I decided to use MyFitnessPal, which lets you set unique different calorie and macro goals for different days of the week, to track my food.

Day one was a low-carb day, and it took about one meal for me to decide that following this 1,400-calorie limit was obnoxious. Cutting 60 to 80 grams of carbs didn’t sound so bad in theory, but I certainly felt it. I tried to eat more fiber- and water-rich veggies to curb my hunger without going over my calorie and carb limits (read: lots of salads and zoodles), but I still felt a little hangry by the end of the day. I did discover an awesome new recipe, though! You throw one-zucchini’s-worth of zoodles and some cherry tomatoes in a pan, form them into little nests, crack an egg into each, and sprinkle some goat cheese on top for good measure. Low-carb deliciousness.

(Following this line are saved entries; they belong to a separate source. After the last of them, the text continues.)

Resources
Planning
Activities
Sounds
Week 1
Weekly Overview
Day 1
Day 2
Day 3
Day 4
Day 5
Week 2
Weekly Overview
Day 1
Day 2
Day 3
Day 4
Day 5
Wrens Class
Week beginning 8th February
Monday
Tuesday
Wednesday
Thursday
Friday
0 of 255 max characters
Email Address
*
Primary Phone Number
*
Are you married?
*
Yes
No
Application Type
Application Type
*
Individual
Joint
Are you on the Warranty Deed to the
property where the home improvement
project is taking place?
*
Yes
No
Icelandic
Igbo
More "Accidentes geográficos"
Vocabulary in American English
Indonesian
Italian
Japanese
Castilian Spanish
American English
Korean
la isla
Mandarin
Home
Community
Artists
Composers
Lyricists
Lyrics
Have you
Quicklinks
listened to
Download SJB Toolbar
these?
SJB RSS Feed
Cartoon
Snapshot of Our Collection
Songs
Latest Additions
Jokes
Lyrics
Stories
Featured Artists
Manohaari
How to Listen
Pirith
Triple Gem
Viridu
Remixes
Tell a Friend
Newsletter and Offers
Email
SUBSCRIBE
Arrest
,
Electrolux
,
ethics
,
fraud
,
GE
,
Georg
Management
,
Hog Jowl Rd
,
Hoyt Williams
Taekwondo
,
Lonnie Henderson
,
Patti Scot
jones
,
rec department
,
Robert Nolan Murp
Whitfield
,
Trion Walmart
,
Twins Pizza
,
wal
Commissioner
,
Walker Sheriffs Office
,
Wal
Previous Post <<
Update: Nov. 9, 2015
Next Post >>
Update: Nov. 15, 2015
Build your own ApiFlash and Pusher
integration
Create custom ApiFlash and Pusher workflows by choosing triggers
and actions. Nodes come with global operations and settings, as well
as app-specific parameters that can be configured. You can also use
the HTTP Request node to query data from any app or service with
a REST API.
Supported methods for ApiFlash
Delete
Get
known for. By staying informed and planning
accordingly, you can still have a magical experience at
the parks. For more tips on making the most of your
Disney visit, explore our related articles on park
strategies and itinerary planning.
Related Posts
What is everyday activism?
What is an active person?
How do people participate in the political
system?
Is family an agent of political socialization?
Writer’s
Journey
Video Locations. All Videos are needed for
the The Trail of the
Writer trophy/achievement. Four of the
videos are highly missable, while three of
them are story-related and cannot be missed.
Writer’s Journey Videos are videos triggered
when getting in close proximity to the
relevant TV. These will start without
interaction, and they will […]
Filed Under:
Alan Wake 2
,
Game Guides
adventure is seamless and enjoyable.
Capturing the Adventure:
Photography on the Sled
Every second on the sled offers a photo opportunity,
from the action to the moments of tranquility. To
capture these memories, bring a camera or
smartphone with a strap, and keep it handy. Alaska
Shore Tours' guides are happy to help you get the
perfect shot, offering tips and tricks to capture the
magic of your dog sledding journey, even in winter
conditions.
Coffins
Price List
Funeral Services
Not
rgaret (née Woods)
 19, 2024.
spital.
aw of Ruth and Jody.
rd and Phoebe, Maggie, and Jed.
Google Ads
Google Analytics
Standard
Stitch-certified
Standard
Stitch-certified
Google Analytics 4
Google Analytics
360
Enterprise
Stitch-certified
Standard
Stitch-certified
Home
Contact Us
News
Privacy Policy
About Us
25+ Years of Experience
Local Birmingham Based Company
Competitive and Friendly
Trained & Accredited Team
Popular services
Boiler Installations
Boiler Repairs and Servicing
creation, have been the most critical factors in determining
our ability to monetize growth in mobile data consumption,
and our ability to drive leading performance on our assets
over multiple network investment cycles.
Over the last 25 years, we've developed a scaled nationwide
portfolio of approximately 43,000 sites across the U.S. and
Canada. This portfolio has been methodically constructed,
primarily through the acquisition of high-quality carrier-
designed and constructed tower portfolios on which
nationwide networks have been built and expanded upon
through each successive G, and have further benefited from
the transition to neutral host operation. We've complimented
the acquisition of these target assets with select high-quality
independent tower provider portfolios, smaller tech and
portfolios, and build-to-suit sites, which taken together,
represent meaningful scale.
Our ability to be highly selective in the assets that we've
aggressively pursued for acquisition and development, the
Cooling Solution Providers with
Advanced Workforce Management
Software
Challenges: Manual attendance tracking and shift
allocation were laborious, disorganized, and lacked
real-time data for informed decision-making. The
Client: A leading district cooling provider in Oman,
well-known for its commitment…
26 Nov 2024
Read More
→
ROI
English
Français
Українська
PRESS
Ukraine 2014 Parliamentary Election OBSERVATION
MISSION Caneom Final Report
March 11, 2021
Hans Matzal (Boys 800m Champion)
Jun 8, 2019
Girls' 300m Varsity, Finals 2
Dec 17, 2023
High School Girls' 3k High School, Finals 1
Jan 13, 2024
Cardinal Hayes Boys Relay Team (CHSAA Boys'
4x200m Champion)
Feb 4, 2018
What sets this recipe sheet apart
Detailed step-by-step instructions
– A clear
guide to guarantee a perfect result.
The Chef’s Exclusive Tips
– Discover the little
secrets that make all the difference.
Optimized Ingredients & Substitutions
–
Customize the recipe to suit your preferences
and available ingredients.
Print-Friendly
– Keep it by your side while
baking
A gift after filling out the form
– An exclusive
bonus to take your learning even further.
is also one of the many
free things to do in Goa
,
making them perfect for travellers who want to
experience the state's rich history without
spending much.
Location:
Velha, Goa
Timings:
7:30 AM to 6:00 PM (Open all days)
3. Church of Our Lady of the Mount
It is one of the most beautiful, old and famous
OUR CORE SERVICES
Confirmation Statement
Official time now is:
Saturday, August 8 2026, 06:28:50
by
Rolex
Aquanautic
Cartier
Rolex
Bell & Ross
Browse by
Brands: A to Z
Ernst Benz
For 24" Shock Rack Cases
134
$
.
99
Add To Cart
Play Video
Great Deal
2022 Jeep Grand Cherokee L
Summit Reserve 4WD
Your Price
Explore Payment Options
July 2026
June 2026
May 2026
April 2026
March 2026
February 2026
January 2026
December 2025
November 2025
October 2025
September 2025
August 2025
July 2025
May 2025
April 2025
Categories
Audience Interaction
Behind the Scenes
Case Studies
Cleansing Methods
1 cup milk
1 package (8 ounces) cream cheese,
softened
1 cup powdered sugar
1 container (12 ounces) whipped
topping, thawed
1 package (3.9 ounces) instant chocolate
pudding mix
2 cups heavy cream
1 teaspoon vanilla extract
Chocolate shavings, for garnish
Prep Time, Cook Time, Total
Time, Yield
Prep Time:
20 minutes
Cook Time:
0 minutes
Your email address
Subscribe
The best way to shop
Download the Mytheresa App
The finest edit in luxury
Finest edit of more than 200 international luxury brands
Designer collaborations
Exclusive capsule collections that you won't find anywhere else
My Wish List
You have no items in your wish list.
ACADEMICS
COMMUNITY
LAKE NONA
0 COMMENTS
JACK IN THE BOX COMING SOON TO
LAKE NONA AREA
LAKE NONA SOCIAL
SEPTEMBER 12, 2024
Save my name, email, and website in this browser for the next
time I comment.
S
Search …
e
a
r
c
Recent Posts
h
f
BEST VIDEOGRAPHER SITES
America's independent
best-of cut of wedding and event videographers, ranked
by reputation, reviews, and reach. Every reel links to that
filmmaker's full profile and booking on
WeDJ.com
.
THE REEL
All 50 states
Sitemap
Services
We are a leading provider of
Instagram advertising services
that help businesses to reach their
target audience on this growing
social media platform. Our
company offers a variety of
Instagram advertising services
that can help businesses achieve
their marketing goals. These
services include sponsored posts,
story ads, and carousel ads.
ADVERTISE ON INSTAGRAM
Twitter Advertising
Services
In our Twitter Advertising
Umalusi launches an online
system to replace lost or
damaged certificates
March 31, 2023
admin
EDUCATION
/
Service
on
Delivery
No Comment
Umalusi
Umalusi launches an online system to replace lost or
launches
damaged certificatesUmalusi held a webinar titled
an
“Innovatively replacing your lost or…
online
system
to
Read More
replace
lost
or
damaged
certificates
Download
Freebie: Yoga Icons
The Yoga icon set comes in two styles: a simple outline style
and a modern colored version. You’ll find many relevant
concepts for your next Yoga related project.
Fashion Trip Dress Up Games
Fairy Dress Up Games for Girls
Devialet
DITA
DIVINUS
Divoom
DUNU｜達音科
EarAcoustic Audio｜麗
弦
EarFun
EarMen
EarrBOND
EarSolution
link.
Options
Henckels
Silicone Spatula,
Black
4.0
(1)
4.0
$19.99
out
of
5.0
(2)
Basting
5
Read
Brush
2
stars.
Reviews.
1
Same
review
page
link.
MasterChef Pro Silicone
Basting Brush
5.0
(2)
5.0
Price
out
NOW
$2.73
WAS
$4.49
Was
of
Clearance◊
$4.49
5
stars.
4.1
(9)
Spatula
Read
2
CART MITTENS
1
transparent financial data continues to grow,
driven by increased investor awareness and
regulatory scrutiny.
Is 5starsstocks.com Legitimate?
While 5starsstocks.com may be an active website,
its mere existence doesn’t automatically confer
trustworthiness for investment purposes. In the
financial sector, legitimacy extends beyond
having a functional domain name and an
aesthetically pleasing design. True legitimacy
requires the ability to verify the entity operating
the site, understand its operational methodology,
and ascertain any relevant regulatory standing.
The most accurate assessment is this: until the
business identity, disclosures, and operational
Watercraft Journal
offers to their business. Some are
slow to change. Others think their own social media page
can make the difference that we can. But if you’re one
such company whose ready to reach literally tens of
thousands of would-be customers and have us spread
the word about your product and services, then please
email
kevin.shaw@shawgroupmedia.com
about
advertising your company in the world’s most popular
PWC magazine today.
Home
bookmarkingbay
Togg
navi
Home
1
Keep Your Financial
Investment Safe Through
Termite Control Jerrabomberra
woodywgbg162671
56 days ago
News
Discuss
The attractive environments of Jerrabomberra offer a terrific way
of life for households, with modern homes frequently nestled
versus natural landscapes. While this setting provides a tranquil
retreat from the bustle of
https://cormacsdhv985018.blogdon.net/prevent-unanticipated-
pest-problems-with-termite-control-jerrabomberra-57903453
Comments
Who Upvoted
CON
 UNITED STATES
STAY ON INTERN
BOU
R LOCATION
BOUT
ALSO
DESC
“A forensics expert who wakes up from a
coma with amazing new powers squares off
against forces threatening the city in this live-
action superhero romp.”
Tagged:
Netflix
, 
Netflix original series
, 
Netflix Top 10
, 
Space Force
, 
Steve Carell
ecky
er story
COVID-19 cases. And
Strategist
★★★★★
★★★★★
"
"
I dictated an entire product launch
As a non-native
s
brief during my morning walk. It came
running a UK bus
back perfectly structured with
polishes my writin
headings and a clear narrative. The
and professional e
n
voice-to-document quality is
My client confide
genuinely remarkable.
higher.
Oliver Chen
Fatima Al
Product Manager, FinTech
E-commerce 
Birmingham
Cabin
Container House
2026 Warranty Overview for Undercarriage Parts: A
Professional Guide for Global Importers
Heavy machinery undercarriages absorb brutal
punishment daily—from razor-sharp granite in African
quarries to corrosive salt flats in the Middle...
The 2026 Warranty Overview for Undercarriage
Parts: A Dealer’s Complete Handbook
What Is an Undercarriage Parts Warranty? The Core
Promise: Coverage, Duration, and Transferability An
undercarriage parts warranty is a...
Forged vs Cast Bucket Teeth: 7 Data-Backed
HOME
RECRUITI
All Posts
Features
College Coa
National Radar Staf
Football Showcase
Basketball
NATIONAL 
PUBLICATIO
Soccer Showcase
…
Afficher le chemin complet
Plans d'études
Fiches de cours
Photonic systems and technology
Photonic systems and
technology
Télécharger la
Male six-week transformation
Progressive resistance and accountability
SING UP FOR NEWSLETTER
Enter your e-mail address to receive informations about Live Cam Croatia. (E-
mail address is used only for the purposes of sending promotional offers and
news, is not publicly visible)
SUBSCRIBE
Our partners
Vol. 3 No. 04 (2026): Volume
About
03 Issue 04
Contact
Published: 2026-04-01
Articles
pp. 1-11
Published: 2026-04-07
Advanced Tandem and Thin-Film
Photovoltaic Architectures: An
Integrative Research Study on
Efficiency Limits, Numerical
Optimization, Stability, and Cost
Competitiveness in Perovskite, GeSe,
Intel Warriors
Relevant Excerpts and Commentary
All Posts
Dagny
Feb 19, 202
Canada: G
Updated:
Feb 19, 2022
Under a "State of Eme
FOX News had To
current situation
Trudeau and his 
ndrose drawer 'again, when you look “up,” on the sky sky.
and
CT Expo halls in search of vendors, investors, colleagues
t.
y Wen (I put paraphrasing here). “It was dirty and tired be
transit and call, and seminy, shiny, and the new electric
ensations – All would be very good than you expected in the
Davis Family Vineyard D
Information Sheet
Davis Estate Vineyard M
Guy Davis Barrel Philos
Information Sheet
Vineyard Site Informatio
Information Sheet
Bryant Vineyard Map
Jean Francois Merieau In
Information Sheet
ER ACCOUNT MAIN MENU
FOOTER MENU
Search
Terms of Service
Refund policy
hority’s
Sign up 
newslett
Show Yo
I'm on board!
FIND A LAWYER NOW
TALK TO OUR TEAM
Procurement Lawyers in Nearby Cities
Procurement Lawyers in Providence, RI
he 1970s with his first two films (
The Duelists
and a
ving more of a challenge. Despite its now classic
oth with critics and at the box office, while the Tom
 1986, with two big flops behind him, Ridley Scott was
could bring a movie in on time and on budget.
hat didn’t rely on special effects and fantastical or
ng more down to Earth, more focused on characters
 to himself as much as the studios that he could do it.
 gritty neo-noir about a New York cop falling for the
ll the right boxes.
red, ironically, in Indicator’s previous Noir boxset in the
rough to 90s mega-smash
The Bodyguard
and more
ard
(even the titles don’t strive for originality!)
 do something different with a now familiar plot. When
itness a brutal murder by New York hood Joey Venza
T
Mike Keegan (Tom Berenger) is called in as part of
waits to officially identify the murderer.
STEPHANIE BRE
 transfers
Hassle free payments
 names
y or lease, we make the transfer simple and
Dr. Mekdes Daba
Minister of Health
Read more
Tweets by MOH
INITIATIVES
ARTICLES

I also drank even more milk (I love fairlife ultra-filtered skim milk) than usual. I’m a vegetarian, and this milk, which packs 13 grams of protein but just six grams of carbs per serving, has long been a staple of mine—and it’s low carb count saved me!

The next day was high-carb, and felt pretty similar to my usual eating habits. I felt full, fueled, and satisfied—phew.  The calories, though a bit lower, were totally doable. I just made sure to save most of my grains and fruit for before and after my workout.

Here’s what an average high- and low-carb day looked like:

High-Carb Day:
– Breakfast: Skim milk latte, fat-free Greek yogurt with strawberries, and slivered almonds
– Snack: Two slices of Ezekiel avocado toast with edamame
– Lunch: A glass of milk and a spring mix salad with chickpeas, egg, tomatoes, and olive oil
– Snack: String cheese, an apple, and glass of V8
– Dinner: A glass of milk and a sweet potato topped with black beans, two poached eggs, Havarti cheese, and arugula

Low-Carb Day:
– Breakfast: Skim milk latte, crustless vegetable quiche, arugula salad (no dressing)
– Snack: Baked tofu
– Lunch: Protein shake
– Snack: Glass of milk
– Dinner: Zoodles with three eggs, cherry tomatoes, and goat cheese

By the time I had a week under my belt, tracking became easier—especially considering I tend to eat a lot of the same foods throughout the week. It was just tracking meals and snacks at coffee shops and restaurants that was a pain, since many don’t have nutritional information available.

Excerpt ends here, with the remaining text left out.